▶ _Exercise description_: What is needed is a verbatim copy of all the records.

-------- Data to examine --------

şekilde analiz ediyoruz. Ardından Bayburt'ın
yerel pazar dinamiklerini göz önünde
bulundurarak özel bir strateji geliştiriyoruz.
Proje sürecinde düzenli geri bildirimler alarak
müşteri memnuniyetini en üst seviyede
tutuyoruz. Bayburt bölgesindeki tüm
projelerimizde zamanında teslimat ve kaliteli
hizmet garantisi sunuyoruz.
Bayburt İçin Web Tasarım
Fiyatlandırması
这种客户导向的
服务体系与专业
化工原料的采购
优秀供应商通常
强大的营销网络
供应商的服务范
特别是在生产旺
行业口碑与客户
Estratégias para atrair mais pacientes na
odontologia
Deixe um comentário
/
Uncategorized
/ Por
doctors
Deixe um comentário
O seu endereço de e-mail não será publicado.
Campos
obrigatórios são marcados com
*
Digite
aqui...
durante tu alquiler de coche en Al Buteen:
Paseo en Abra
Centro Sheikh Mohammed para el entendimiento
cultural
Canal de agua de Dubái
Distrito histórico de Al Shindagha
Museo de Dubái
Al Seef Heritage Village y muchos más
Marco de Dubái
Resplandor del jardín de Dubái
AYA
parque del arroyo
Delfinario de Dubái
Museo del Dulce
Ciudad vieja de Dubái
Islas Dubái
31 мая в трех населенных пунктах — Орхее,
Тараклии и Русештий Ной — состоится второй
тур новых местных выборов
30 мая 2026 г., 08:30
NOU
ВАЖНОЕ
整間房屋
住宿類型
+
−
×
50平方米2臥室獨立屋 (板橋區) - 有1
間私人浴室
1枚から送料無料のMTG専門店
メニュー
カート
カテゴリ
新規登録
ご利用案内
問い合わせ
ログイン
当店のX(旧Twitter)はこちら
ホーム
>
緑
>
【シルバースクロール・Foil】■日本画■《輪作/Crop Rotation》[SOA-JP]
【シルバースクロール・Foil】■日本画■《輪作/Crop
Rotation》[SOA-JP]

--------

▶ _Problem solution_:
şekilde analiz ediyoruz. Ardından Bayburt'ın
yerel pazar dinamiklerini göz önünde
bulundurarak özel bir strateji geliştiriyoruz.
Proje sürecinde düzenli geri bildirimler alarak
müşteri memnuniyetini en üst seviyede
tutuyoruz. Bayburt bölgesindeki tüm
projelerimizde zamanında teslimat ve kaliteli
hizmet garantisi sunuyoruz.
Bayburt İçin Web Tasarım
Fiyatlandırması
这种客户导向的
服务体系与专业
化工原料的采购
优秀供应商通常
强大的营销网络
供应商的服务范
特别是在生产旺
行业口碑与客户
Estratégias para atrair mais pacientes na
odontologia
Deixe um comentário
/
Uncategorized
/ Por
doctors
Deixe um comentário
O seu endereço de e-mail não será publicado.
Campos
obrigatórios são marcados com
*
Digite
aqui...
durante tu alquiler de coche en Al Buteen:
Paseo en Abra
Centro Sheikh Mohammed para el entendimiento
cultural
Canal de agua de Dubái
Distrito histórico de Al Shindagha
Museo de Dubái
Al Seef Heritage Village y muchos más
Marco de Dubái
Resplandor del jardín de Dubái
AYA
parque del arroyo
Delfinario de Dubái
Museo del Dulce
Ciudad vieja de Dubái
Islas Dubái
31 мая в трех населенных пунктах — Орхее,
Тараклии и Русештий Ной — состоится второй
тур новых местных выборов
30 мая 2026 г., 08:30
NOU
ВАЖНОЕ
整間房屋
住宿類型
+
−
×
50平方米2臥室獨立屋 (板橋區) - 有1
間私人浴室
1枚から送料無料のMTG専門店
メニュー
カート
カテゴリ
新規登録
ご利用案内
問い合わせ
ログイン
当店のX(旧Twitter)はこちら
ホーム
>
緑
>
【シルバースクロール・Foil】■日本画■《輪作/Crop Rotation》[SOA-JP]
【シルバースクロール・Foil】■日本画■《輪作/Crop
Rotation》[SOA-JP]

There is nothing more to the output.